Implementing IP's Longest Prefix Match in Pandas

Longest Prefix Match (LPM) is the algorithm used in IP networks to forward packets. The algorithm is used to select the one entry in the routing table (for those that know, I really mean the FIB–forwarding information base–here when I say routing table) that best matches the destination address in the IP packet that the router is forwarding. I am an old school systems programmer, used to programming in C or even Python, not the new style method chaining model used in the popular Python data analysis package, Pandas. This post is a description of my experiments in implementing LPM in Pandas. The goal obviously is to ensure that LPM completed as fast as possible on the full Internet feed, but potentially much larger.

Longest Prefix Match

Any IP address consists of two parts: the network part and the host specific part. The network part is also called the subnet. The network part is often written as a combination of 2 pieces: the IP network address and the prefix length. An example of an IP subnet written this way is: 192.168.0.0/24, where the network address is 192.168.0.0 and the prefix length is 24. The prefix length, 24 in this case, represents the number of bits used by the network part of the address. The remaining bits in the IP address is used to construct the host part. IPv4 addresses are 32 bits in length. So, in the IPv4 subnet 192.168.0.0/24, 24 bits are used to represent the network part and the remaining 8 bits are used to assign to hosts.
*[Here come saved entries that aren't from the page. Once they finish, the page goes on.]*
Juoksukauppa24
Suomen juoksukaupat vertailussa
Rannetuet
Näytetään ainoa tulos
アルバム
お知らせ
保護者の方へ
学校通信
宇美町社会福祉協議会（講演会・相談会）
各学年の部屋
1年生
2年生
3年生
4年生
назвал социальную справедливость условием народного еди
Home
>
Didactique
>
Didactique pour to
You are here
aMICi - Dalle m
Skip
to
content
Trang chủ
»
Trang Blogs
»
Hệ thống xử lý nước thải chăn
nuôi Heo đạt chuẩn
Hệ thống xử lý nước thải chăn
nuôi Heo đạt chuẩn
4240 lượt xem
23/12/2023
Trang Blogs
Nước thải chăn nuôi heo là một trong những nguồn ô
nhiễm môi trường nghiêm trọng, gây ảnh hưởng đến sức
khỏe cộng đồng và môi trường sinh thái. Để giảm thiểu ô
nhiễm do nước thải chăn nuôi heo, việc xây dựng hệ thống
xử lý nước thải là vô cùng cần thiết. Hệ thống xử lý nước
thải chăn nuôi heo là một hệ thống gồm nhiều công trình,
Thus, the subnet 192.168.0.0/24 can contain upto 256 hosts, though in reality, the first and last entries are used up to create a special entry called the subnet broadcast network. So, 192.168.0.1 is the first assignable entry to a host in this subnet. IPv6 behaves the same way except that it has 128 bits instead of IPv4 32 bits.
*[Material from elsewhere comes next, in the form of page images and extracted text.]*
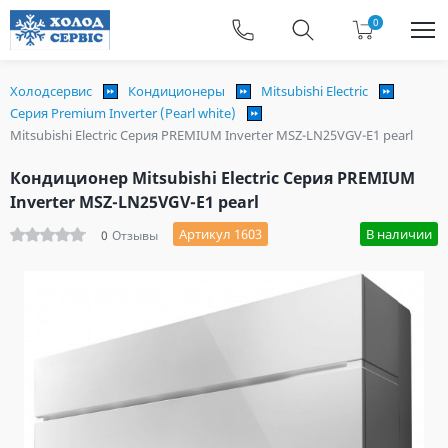
0
Холодсервис
Кондиционеры
Mitsubishi Electric
Серия Premium Inverter (Pearl white)
Mitsubishi Electric Серия PREMIUM Inverter MSZ-LN25VGV-E1 pearl
Кондиционер Mitsubishi Electric Серия PREMIUM
Inverter MSZ-LN25VGV-E1 pearl
Артикул 1603
В наличии
0
Отзывы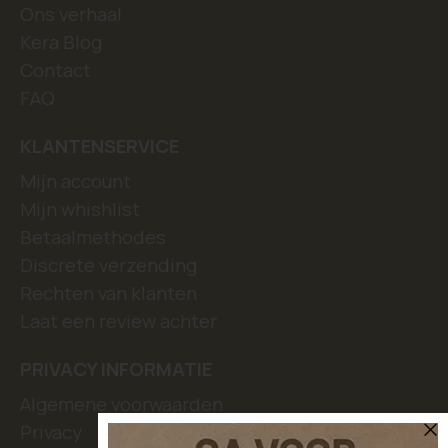
Ons verhaal
Kera Blog
Contact
FAQ
KLANTENSERVICE
Mijn account
Mijn whishlist
Betaalmethodes
Discrete verzending
Rechten van klanten
Laat een review achter
PRIVACY INFORMATIE
Algemene voorwaarden
Privacy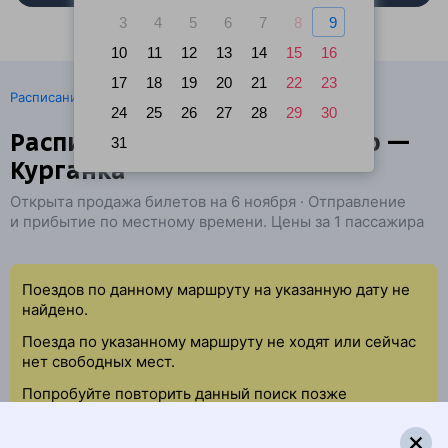
3
4
5
6
7
8
9
10
11
12
13
14
15
16
17
18
19
20
21
22
23
·
Расписание поездов
Ж/д билеты Петухово → Курган
24
25
26
27
28
29
30
Расписание поездов Петухово —
31
Курганка
Открыта продажа билетов на 6 ноября · Отправление
и прибытие по местному времени. Цены за 1 пассажира
Поездов по данному маршруту на указанную дату не
найдено.
Поезда по указанному маршруту не ходят или сейчас
нет свободных мест.
Попробуйте повторить данный поиск позже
An IP routing table (I mean, FIB), which a router looks up to decide how to forward a packet, consists of many of these network address entries. The network address entry is also called a prefix because it forms the prefix of an IP address. To select the best matching entry for an IP address, logically, the router must select all the network addresses that can contain the address in question. Thus, if the routing table contains 192.168.0.0/16, 192.168.0.0/24, 192.168.0.0/28, and 192.168.0.1/32, then all of these entries are valid entries for an IP address of 192.168.0.1, while only the first three are valid entries for the address 192.168.0.4, and only the first two are valid entries for the address 192.168.0.20. Once the valid entries are selected, to select only one amongst these, the routing logic selects the entry with the longest prefix. Thus 192.168.0.0/24 is selected over the entry 192.168.0.0/16, 192.168.0.0/28 is selected over 192.168.0.0/24, and the /32 entry wins over all of them for an IPv4 address (a /128 entry in the case of IPv6). Thus, the IP packet forwarding algorithm is called longest prefix match.

Pandas

Pandas is is one of the essential libraries for manipulating data in Python. Pandas provides a dizzying number of python functions to implement query and manipulate data. The Dataframe is one of the two most fundamental data structures used in data analysis in pandas (the other being Series). A Dataframe is nothing but a table with rows and columns (every column is a Series). Every column is of a specific data type, such as integer, string, object etc. To those versed in databases, the DataFrame is just like the rows and columns in a traditional Relational Database such as MySQL or Oracle. Thus in Suzieq, the routing table is just a Dataframe. Here is an example of a couple of routing entries as pandas DataFrame in Suzieq Routing Dataframe in Suzieq .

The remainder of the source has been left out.